Das blau-weiße Bündnis, dessen Chef Gantz inhaltlich in vielen Themenbereichen blass geblieben ist, profitierte indes von einer anderen Konfliktlinie, die schon die Wahl im April geprägt hatte: „To Bibi or not to Bibi“, für oder gegen Netanjahu, den Langzeitpremier, der nicht nur um sein politisches Überleben kämpft, sondern auch um seine persönliche Freiheit. Im Oktober droht ihm endgültig eine Korruptionsanklage.

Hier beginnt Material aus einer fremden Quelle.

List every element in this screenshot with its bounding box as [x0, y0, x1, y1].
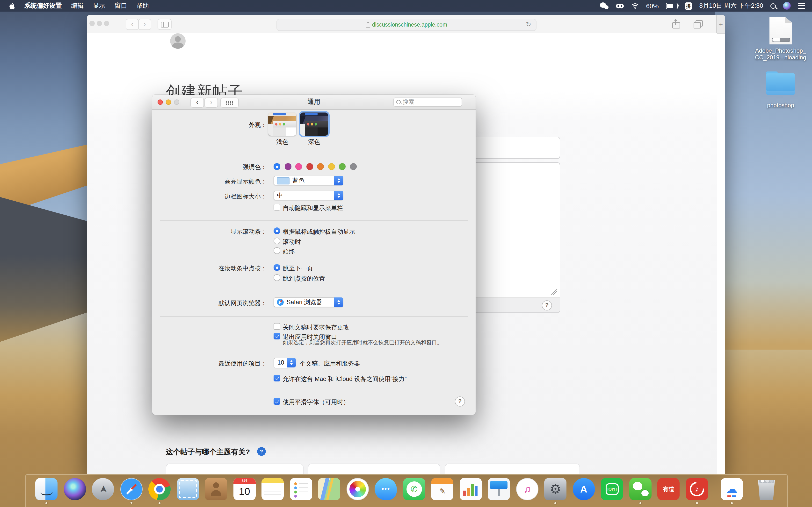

Einheitsregierung als Antwort?
Die jetzige Situation, in der kein „Block“ eine Mehrheit hat, ist die logische Folge der zwar keinesfalls neuen, aber von Lieberman bewusst forcierten Spaltung des rechten Lagers auf der einen, und der Schwäche der israelischen Linken auf der anderen Seite. Eine denkbare Antwort darauf wäre die Bildung einer Großen Koalition von Likud und Blau-Weiß. Dafür müsste allerdings – und hier beginnen die Spekulationen – einer der beiden Benjamins über seinen Schatten springen: Wäre dieser eine Netanjahu, wäre dies gleichbedeutend mit seinem Rückzug aus der Regierungspolitik. Nur so könnte er die letztlich wohl einzige wirkliche Bedingung von Blau-Weiß für eine Koalitionsbildung erfüllen. Kaum vorstellbar.
Oder Gantz müsste sein Versprechen aufgeben, nicht mit Netanjahu in einer Regierung zu sitzen. Damit allerdings würde er seine Wähler verraten, von denen die meisten ihm wohl nicht in erster Linie deswegen ihre Stimme gegeben haben, weil er Benny Gantz heißt – sondern weil er der Anti-Netanjahu war. Klar ist also bereits zu diesem Zeitpunkt: Wenn das Land nicht in einer dauerhaften Blockade verharren soll, wird mindestens eine Seite ein zentrales Wahlversprechen brechen müssen. Dies gälte auch für alle anderen theoretisch denkbaren Konstellationen, etwa die Rückkehr Liebermans in den Schoß Netanjahus. Aber: Ein Bruch von Wahlversprechen wäre vielen Wählern letztlich wohl sogar lieber, als schon in wenigen Monaten erneut an die Wahlurnen schreiten zu müssen.